About this exercise:
Each entry needs to be copied exactly, with nothing left out.

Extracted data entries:
────────────────────────────────────────

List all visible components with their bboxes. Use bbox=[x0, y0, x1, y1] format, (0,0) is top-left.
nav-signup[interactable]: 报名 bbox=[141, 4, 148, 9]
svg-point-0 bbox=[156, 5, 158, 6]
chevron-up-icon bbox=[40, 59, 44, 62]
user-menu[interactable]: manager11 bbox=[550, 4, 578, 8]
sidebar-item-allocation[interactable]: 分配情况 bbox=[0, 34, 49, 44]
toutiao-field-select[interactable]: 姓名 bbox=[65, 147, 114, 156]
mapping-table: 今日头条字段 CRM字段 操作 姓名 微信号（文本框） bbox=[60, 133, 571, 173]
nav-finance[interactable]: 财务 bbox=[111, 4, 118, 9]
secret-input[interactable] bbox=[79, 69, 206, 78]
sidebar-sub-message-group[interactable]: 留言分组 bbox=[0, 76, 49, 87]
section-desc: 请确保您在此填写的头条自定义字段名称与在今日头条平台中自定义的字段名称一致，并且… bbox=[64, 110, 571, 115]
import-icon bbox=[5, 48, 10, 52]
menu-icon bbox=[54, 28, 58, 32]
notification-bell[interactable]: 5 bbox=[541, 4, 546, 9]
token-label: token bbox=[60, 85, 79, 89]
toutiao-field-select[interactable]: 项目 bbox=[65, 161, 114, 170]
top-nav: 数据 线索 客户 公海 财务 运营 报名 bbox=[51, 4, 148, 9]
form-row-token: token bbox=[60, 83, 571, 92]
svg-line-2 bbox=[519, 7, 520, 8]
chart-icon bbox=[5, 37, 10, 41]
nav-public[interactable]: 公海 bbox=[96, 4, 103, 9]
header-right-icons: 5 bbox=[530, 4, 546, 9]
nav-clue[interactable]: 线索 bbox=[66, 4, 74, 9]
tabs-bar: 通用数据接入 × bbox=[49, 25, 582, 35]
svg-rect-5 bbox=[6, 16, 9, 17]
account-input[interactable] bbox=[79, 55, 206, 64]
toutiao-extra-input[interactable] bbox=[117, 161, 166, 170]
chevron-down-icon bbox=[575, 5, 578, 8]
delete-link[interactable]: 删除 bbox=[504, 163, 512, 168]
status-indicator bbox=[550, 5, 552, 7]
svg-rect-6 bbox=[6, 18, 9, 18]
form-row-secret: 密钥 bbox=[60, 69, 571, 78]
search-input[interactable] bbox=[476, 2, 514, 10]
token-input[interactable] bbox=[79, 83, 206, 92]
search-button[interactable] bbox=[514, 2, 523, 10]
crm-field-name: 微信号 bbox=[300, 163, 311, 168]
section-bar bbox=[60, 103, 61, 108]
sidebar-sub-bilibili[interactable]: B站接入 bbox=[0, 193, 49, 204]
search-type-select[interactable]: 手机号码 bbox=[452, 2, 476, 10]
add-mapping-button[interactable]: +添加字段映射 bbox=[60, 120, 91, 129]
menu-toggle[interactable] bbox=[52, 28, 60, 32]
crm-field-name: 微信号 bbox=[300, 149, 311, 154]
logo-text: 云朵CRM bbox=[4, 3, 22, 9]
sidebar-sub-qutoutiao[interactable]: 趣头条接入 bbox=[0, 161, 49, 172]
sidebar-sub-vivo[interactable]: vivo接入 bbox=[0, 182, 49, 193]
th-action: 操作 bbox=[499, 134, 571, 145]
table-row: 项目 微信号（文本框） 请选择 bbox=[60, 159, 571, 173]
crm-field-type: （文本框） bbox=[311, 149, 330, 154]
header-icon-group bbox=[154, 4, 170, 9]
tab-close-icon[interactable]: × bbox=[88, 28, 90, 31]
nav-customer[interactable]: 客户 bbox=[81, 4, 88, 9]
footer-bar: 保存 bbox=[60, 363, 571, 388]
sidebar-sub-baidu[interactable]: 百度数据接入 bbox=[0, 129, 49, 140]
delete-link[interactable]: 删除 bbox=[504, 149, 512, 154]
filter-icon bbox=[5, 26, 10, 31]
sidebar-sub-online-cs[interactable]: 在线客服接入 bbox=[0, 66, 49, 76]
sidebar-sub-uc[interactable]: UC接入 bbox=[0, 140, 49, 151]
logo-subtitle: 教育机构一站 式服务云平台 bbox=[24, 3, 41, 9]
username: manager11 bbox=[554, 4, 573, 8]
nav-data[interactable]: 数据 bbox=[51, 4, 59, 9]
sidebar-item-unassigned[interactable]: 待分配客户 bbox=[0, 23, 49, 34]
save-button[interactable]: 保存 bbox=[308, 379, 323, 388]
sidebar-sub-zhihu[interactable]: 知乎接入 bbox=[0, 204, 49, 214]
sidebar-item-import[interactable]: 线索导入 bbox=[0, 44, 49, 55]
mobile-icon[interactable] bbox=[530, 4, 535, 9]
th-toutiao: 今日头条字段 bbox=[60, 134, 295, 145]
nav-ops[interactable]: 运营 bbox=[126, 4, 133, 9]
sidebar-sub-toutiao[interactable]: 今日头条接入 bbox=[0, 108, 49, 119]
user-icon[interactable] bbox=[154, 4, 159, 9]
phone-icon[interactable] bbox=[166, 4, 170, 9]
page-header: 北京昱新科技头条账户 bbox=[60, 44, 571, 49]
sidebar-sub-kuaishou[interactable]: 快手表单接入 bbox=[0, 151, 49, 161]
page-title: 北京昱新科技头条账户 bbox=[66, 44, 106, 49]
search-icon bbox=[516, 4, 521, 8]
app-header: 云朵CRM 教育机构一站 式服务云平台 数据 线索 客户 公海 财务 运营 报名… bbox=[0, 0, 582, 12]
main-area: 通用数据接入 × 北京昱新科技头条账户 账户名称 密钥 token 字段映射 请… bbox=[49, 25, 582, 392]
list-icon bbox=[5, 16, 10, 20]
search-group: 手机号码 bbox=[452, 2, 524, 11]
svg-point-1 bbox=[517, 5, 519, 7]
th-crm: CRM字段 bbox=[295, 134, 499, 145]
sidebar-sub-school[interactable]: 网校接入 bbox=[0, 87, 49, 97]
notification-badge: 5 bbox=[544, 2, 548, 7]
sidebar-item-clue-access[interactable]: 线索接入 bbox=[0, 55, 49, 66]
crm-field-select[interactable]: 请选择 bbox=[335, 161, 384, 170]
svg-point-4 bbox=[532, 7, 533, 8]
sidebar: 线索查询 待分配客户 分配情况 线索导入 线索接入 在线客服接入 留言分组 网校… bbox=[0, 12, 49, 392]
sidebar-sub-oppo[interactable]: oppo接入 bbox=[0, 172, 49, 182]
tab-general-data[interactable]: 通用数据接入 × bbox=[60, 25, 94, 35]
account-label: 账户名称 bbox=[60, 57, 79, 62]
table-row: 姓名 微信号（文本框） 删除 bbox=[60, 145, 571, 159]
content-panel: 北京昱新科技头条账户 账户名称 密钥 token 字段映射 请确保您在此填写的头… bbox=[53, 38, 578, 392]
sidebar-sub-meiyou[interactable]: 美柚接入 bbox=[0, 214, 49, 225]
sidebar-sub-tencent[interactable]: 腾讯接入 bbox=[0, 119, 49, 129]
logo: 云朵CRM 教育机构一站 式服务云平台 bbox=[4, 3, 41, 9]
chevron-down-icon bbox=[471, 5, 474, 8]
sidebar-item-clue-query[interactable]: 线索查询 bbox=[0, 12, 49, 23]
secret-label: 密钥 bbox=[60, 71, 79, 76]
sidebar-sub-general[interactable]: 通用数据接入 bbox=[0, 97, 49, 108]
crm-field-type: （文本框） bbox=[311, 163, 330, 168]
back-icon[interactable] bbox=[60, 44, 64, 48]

────────────────────────────────────────

Answer space:
List all visible components with their bboxes. Use bbox=[x0, y0, x1, y1] format, (0,0) is top-left.
nav-signup[interactable]: 报名 bbox=[141, 4, 148, 9]
svg-point-0 bbox=[156, 5, 158, 6]
chevron-up-icon bbox=[40, 59, 44, 62]
user-menu[interactable]: manager11 bbox=[550, 4, 578, 8]
sidebar-item-allocation[interactable]: 分配情况 bbox=[0, 34, 49, 44]
toutiao-field-select[interactable]: 姓名 bbox=[65, 147, 114, 156]
mapping-table: 今日头条字段 CRM字段 操作 姓名 微信号（文本框） bbox=[60, 133, 571, 173]
nav-finance[interactable]: 财务 bbox=[111, 4, 118, 9]
secret-input[interactable] bbox=[79, 69, 206, 78]
sidebar-sub-message-group[interactable]: 留言分组 bbox=[0, 76, 49, 87]
section-desc: 请确保您在此填写的头条自定义字段名称与在今日头条平台中自定义的字段名称一致，并且… bbox=[64, 110, 571, 115]
import-icon bbox=[5, 48, 10, 52]
menu-icon bbox=[54, 28, 58, 32]
notification-bell[interactable]: 5 bbox=[541, 4, 546, 9]
token-label: token bbox=[60, 85, 79, 89]
toutiao-field-select[interactable]: 项目 bbox=[65, 161, 114, 170]
top-nav: 数据 线索 客户 公海 财务 运营 报名 bbox=[51, 4, 148, 9]
form-row-token: token bbox=[60, 83, 571, 92]
svg-line-2 bbox=[519, 7, 520, 8]
chart-icon bbox=[5, 37, 10, 41]
nav-public[interactable]: 公海 bbox=[96, 4, 103, 9]
header-right-icons: 5 bbox=[530, 4, 546, 9]
nav-clue[interactable]: 线索 bbox=[66, 4, 74, 9]
tabs-bar: 通用数据接入 × bbox=[49, 25, 582, 35]
svg-rect-5 bbox=[6, 16, 9, 17]
account-input[interactable] bbox=[79, 55, 206, 64]
toutiao-extra-input[interactable] bbox=[117, 161, 166, 170]
chevron-down-icon bbox=[575, 5, 578, 8]
delete-link[interactable]: 删除 bbox=[504, 163, 512, 168]
status-indicator bbox=[550, 5, 552, 7]
svg-rect-6 bbox=[6, 18, 9, 18]
form-row-secret: 密钥 bbox=[60, 69, 571, 78]
search-input[interactable] bbox=[476, 2, 514, 10]
token-input[interactable] bbox=[79, 83, 206, 92]
search-button[interactable] bbox=[514, 2, 523, 10]
crm-field-name: 微信号 bbox=[300, 163, 311, 168]
section-bar bbox=[60, 103, 61, 108]
sidebar-sub-bilibili[interactable]: B站接入 bbox=[0, 193, 49, 204]
search-type-select[interactable]: 手机号码 bbox=[452, 2, 476, 10]
add-mapping-button[interactable]: +添加字段映射 bbox=[60, 120, 91, 129]
menu-toggle[interactable] bbox=[52, 28, 60, 32]
crm-field-name: 微信号 bbox=[300, 149, 311, 154]
logo-text: 云朵CRM bbox=[4, 3, 22, 9]
sidebar-sub-qutoutiao[interactable]: 趣头条接入 bbox=[0, 161, 49, 172]
sidebar-sub-vivo[interactable]: vivo接入 bbox=[0, 182, 49, 193]
th-action: 操作 bbox=[499, 134, 571, 145]
table-row: 项目 微信号（文本框） 请选择 bbox=[60, 159, 571, 173]
crm-field-type: （文本框） bbox=[311, 149, 330, 154]
header-icon-group bbox=[154, 4, 170, 9]
tab-close-icon[interactable]: × bbox=[88, 28, 90, 31]
nav-customer[interactable]: 客户 bbox=[81, 4, 88, 9]
footer-bar: 保存 bbox=[60, 363, 571, 388]
sidebar-sub-baidu[interactable]: 百度数据接入 bbox=[0, 129, 49, 140]
delete-link[interactable]: 删除 bbox=[504, 149, 512, 154]
filter-icon bbox=[5, 26, 10, 31]
sidebar-sub-online-cs[interactable]: 在线客服接入 bbox=[0, 66, 49, 76]
sidebar-sub-uc[interactable]: UC接入 bbox=[0, 140, 49, 151]
logo-subtitle: 教育机构一站 式服务云平台 bbox=[24, 3, 41, 9]
username: manager11 bbox=[554, 4, 573, 8]
nav-data[interactable]: 数据 bbox=[51, 4, 59, 9]
sidebar-item-unassigned[interactable]: 待分配客户 bbox=[0, 23, 49, 34]
save-button[interactable]: 保存 bbox=[308, 379, 323, 388]
sidebar-sub-zhihu[interactable]: 知乎接入 bbox=[0, 204, 49, 214]
sidebar-item-import[interactable]: 线索导入 bbox=[0, 44, 49, 55]
mobile-icon[interactable] bbox=[530, 4, 535, 9]
th-toutiao: 今日头条字段 bbox=[60, 134, 295, 145]
nav-ops[interactable]: 运营 bbox=[126, 4, 133, 9]
sidebar-sub-toutiao[interactable]: 今日头条接入 bbox=[0, 108, 49, 119]
user-icon[interactable] bbox=[154, 4, 159, 9]
phone-icon[interactable] bbox=[166, 4, 170, 9]
page-header: 北京昱新科技头条账户 bbox=[60, 44, 571, 49]
sidebar-sub-kuaishou[interactable]: 快手表单接入 bbox=[0, 151, 49, 161]
page-title: 北京昱新科技头条账户 bbox=[66, 44, 106, 49]
search-icon bbox=[516, 4, 521, 8]
app-header: 云朵CRM 教育机构一站 式服务云平台 数据 线索 客户 公海 财务 运营 报名… bbox=[0, 0, 582, 12]
main-area: 通用数据接入 × 北京昱新科技头条账户 账户名称 密钥 token 字段映射 请… bbox=[49, 25, 582, 392]
list-icon bbox=[5, 16, 10, 20]
search-group: 手机号码 bbox=[452, 2, 524, 11]
svg-point-1 bbox=[517, 5, 519, 7]
th-crm: CRM字段 bbox=[295, 134, 499, 145]
sidebar-sub-school[interactable]: 网校接入 bbox=[0, 87, 49, 97]
notification-badge: 5 bbox=[544, 2, 548, 7]
sidebar-item-clue-access[interactable]: 线索接入 bbox=[0, 55, 49, 66]
crm-field-select[interactable]: 请选择 bbox=[335, 161, 384, 170]
svg-point-4 bbox=[532, 7, 533, 8]
sidebar: 线索查询 待分配客户 分配情况 线索导入 线索接入 在线客服接入 留言分组 网校… bbox=[0, 12, 49, 392]
sidebar-sub-oppo[interactable]: oppo接入 bbox=[0, 172, 49, 182]
tab-general-data[interactable]: 通用数据接入 × bbox=[60, 25, 94, 35]
account-label: 账户名称 bbox=[60, 57, 79, 62]
table-row: 姓名 微信号（文本框） 删除 bbox=[60, 145, 571, 159]
content-panel: 北京昱新科技头条账户 账户名称 密钥 token 字段映射 请确保您在此填写的头… bbox=[53, 38, 578, 392]
sidebar-sub-meiyou[interactable]: 美柚接入 bbox=[0, 214, 49, 225]
sidebar-sub-tencent[interactable]: 腾讯接入 bbox=[0, 119, 49, 129]
logo: 云朵CRM 教育机构一站 式服务云平台 bbox=[4, 3, 41, 9]
chevron-down-icon bbox=[471, 5, 474, 8]
sidebar-item-clue-query[interactable]: 线索查询 bbox=[0, 12, 49, 23]
secret-label: 密钥 bbox=[60, 71, 79, 76]
sidebar-sub-general[interactable]: 通用数据接入 bbox=[0, 97, 49, 108]
crm-field-type: （文本框） bbox=[311, 163, 330, 168]
back-icon[interactable] bbox=[60, 44, 64, 48]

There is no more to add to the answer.